The biological reason: cats reach reproductive and physical maturity faster than dogs and have a more consistent body size across the species. A 4-kg domestic shorthair and a 5-kg Maine Coon age similarly. Dogs span a 50× range in body mass (Chihuahua to Saint Bernard) with corresponding differences in lifespan, so no single formula fits all breeds well.
What the formula does not capture
The human-equivalent age is a developmental orientation, not a clinical measurement. It does not account for:
- Breed effects — Maine Coons and Ragdolls tend toward heart disease (HCM); Persians toward polycystic kidney disease; Siamese toward dental and respiratory issues. Breed-specific risks shift effective biological age.
- Body condition — overweight cats develop diabetes, joint disease, and hepatic lipidosis at higher rates and age functionally faster.
- Chronic disease — chronic kidney disease, hyperthyroidism, and diabetes are common in mature and senior cats and can dramatically alter biological age relative to chronological age.
Use the result as a conversation starter with your veterinarian, and as a way to anticipate the life-stage transitions where care plans should change.
Frequently Asked Questions (FAQ)
Why does the cat formula differ from the dog formula?
Cats and dogs have different developmental timelines, and the underlying data is different. The dog formula comes from a large epigenetic study (Raj et al. 2019) that produced a smooth logarithmic curve.
Cats have no equivalent large-scale methylation study, so the cat model is a three-segment piecewise approximation based on AAFP life-stage guidelines: a 1-year-old cat is about 15 human years, a 2-year-old about 24, and each year after that adds roughly 4 human years.
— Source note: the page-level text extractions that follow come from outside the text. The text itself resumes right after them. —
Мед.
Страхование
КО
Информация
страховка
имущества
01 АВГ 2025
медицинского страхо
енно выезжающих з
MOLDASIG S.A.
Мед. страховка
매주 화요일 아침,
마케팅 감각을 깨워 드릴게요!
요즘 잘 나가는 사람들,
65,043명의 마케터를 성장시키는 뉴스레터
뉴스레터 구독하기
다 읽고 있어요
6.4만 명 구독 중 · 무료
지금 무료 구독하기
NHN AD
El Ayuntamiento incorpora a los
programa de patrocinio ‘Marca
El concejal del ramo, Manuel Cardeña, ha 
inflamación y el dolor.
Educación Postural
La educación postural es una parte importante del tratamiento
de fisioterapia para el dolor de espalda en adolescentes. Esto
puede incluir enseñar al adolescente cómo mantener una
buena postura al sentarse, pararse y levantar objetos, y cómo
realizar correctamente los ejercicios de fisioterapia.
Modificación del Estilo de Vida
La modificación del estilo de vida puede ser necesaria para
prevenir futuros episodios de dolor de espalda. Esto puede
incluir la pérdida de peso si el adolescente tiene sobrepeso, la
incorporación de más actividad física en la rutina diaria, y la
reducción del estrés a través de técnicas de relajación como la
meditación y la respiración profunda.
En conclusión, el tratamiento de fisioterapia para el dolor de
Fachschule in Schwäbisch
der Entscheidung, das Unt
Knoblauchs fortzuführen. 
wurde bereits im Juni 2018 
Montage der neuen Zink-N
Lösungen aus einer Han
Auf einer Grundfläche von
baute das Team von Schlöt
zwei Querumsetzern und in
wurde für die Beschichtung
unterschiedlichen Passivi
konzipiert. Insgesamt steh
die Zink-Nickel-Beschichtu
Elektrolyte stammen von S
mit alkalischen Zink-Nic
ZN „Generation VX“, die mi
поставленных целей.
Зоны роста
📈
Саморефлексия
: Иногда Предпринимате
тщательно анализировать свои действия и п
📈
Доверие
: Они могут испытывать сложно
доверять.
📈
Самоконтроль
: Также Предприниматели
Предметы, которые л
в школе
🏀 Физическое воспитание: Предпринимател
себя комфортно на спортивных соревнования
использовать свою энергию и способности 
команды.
Does the formula account for indoor vs outdoor cats?
No — the formula maps chronological age to developmental stage and does not factor in survival risk. Indoor cats typically live 13–17 years; outdoor cats average 5–7 years, mostly because of traffic, predation, and infectious disease. Two cats of the same age will have the same human-equivalent age in the formula, even though their actual biological age and remaining life expectancy can differ substantially.
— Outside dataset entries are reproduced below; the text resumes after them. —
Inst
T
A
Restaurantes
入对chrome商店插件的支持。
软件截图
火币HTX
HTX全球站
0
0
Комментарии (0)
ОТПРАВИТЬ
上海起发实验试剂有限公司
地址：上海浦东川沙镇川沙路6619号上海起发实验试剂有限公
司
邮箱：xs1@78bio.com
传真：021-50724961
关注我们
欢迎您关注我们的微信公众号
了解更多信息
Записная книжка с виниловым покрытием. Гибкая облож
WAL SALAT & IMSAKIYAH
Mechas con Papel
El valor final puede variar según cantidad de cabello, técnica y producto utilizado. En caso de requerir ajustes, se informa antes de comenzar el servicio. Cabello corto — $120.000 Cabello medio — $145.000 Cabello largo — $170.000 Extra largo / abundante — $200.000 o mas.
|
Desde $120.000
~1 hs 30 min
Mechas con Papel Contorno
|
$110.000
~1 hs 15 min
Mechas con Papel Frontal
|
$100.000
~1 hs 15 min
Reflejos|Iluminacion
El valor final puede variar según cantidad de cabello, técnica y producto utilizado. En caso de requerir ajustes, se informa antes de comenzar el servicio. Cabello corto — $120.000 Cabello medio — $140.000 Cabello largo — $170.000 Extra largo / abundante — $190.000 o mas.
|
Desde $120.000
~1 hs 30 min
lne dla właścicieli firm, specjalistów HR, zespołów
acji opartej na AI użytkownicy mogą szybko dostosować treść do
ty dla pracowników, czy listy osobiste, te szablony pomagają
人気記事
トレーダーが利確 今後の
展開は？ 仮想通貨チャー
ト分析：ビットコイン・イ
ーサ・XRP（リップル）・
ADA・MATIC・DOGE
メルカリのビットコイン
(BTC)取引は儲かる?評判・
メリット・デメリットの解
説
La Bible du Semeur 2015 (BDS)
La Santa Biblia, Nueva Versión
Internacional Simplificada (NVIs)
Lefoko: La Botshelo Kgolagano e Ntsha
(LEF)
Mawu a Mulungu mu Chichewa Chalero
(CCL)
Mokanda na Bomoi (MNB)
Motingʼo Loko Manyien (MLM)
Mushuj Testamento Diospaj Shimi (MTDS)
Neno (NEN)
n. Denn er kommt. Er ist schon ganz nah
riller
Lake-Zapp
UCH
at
At what age is a cat considered "senior"?
The AAFP defines senior cats as 11–14 years old (roughly 60–72 human years by this calculator) and "super-senior" or geriatric cats as 15+ years (76+ human years). Senior wellness care typically includes twice-yearly exams, baseline bloodwork for kidney and thyroid function, weight monitoring, and joint-pain assessment.
Why does a 6-month-old kitten only show 7–8 human years?
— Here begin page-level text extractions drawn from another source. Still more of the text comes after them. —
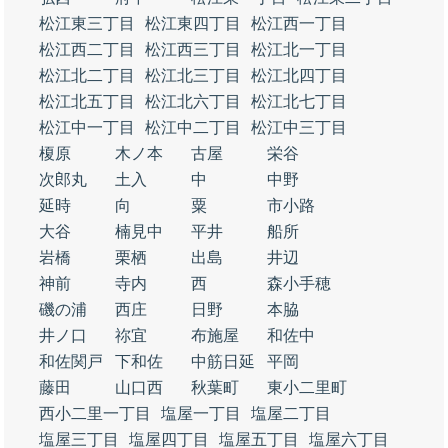
松江東三丁目
松江東四丁目
松江西一丁目
松江西二丁目
松江西三丁目
松江北一丁目
松江北二丁目
松江北三丁目
松江北四丁目
松江北五丁目
松江北六丁目
松江北七丁目
松江中一丁目
松江中二丁目
松江中三丁目
榎原
木ノ本
古屋
栄谷
次郎丸
土入
中
中野
延時
向
粟
市小路
大谷
楠見中
平井
船所
岩橋
栗栖
出島
井辺
神前
寺内
西
森小手穂
磯の浦
西庄
日野
本脇
井ノ口
祢宜
布施屋
和佐中
和佐関戸
下和佐
中筋日延
平岡
藤田
山口西
秋葉町
東小二里町
西小二里一丁目
塩屋一丁目
塩屋二丁目
塩屋三丁目
塩屋四丁目
塩屋五丁目
塩屋六丁目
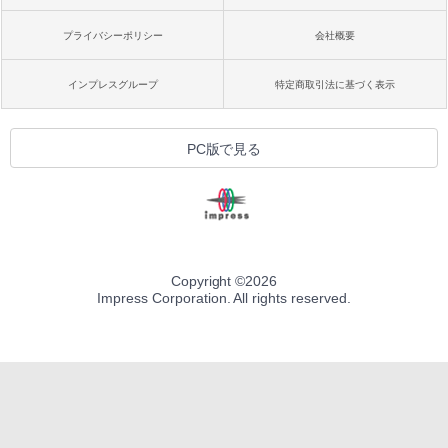
プライバシーポリシー
会社概要
インプレスグループ
特定商取引法に基づく表示
PC版で見る
Copyright ©
2026
Impress Corporation. All rights reserved.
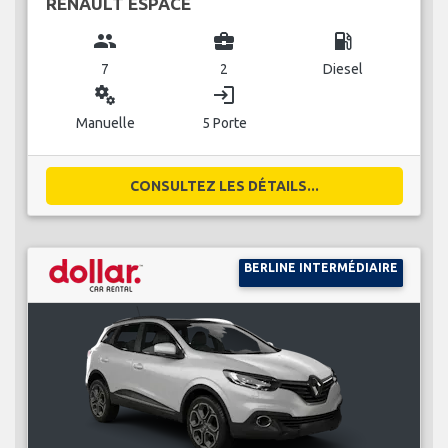
RENAULT ESPACE
group
business_center
local_gas_station
7
2
Diesel
miscellaneous_services
login
Manuelle
5 Porte
CONSULTEZ LES DÉTAILS...
BERLINE INTERMÉDIAIRE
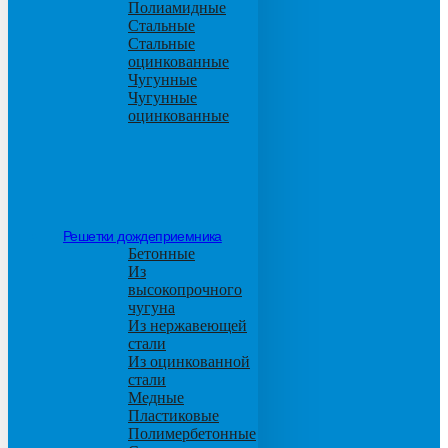
Полиамидные
Стальные
Стальные
оцинкованные
Чугунные
Чугунные
оцинкованные
Решетки дождеприемника
Бетонные
Из
высокопрочного
чугуна
Из нержавеющей
стали
Из оцинкованной
стали
Медные
Пластиковые
Полимербетонные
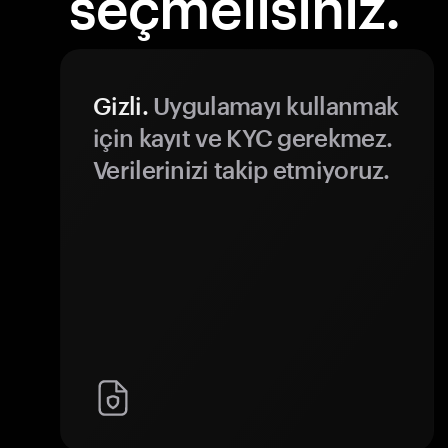
seçmelisiniz.
Gizli.
Uygulamayı kullanmak
için kayıt ve KYC gerekmez.
Verilerinizi takip etmiyoruz.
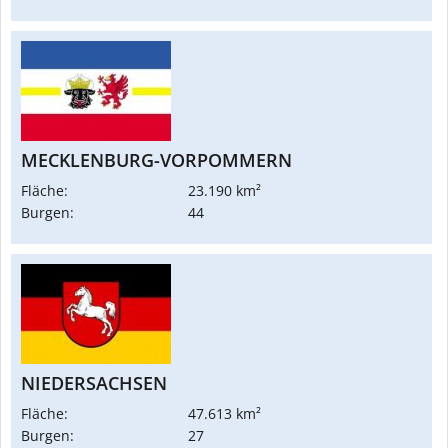
MECKLENBURG-VORPOMMERN
Fläche:
23.190 km²
Burgen:
44
NIEDERSACHSEN
Fläche:
47.613 km²
Burgen:
27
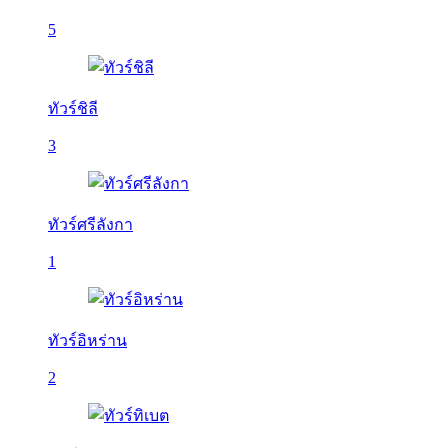
5
ทัวร์ชิลี
3
ทัวร์ศรีลังกา
1
ทัวร์อิหร่าน
2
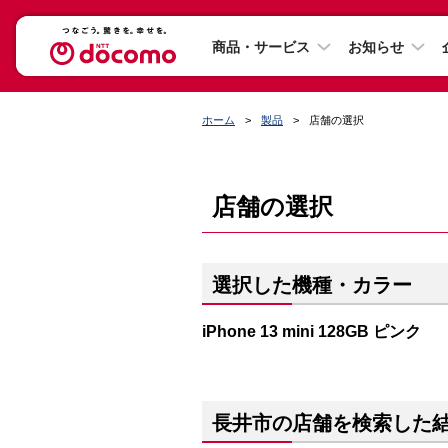
商品・サービス
お知らせ
ホーム
製品
店舗の選択
店舗の選択
選択した機種・カラー
iPhone 13 mini 128GB ピンク
長井市の店舗を検索した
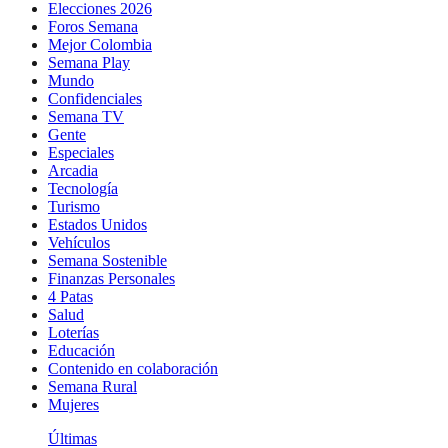
Elecciones 2026
Foros Semana
Mejor Colombia
Semana Play
Mundo
Confidenciales
Semana TV
Gente
Especiales
Arcadia
Tecnología
Turismo
Estados Unidos
Vehículos
Semana Sostenible
Finanzas Personales
4 Patas
Salud
Loterías
Educación
Contenido en colaboración
Semana Rural
Mujeres
Últimas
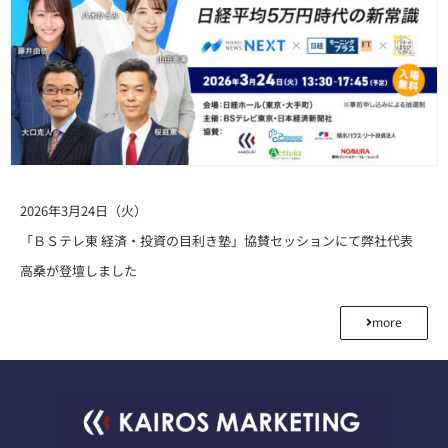
2026年3月24日（火）
「ＢＳテレ東 経済・投資の目利き塾」協賛セッションにて弊社代表
高桑が登壇しました
more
The formula uses 15 human years per cat-year in the first year, which puts a 6-month-old at about 7.5 human years. This reflects developmental milestones — a 6-month-old kitten is roughly equivalent to a late-elementary-school child in size and coordination, even though sexual maturity arrives a few months later. The biggest jump happens between 6 and 12 months, when the kitten reaches adolescence.
How old was the oldest cat on record?
Creme Puff, a cat in Austin, Texas, lived to 38 years and 3 days (1967–2005), giving a formula-based human equivalent of roughly 168 years. The calculator caps at 30 cat-years (about 136 human years) because results beyond that point are extrapolation well outside the data the model was built on.